WHAT THIS TASK INVOLVES: If a line below contains "moment", count it; then state how many such lines there are, and nothing else.

EXERCISE INPUT:
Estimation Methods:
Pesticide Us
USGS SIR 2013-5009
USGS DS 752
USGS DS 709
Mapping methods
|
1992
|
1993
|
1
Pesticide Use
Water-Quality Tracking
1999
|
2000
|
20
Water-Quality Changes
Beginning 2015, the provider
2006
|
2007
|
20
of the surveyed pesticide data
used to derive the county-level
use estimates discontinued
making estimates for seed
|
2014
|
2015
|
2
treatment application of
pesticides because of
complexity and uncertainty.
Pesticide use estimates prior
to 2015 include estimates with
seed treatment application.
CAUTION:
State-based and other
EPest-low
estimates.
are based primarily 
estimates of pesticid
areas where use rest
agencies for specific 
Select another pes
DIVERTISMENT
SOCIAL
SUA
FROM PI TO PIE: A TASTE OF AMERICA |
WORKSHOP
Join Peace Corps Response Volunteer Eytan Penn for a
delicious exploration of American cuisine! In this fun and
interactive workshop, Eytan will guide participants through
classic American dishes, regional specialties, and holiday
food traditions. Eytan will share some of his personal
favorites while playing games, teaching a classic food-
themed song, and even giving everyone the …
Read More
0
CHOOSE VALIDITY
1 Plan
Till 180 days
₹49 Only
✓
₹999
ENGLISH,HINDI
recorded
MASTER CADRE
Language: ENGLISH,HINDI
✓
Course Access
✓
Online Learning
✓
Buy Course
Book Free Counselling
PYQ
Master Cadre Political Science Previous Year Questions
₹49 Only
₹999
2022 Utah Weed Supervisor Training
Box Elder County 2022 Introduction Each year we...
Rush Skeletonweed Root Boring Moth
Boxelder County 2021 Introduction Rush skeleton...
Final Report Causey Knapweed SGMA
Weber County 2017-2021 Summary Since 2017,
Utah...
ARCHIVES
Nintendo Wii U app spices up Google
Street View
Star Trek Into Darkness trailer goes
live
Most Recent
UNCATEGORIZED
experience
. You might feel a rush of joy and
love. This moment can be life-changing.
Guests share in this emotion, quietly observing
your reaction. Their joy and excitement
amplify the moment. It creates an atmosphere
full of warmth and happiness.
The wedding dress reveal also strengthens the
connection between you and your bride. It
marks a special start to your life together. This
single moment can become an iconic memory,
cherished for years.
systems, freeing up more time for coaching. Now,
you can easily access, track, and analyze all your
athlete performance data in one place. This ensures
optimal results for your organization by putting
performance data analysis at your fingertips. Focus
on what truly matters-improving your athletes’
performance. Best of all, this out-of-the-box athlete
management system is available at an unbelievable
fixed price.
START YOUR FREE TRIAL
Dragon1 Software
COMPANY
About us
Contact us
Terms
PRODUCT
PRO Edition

REPLY TO THE TASK: 3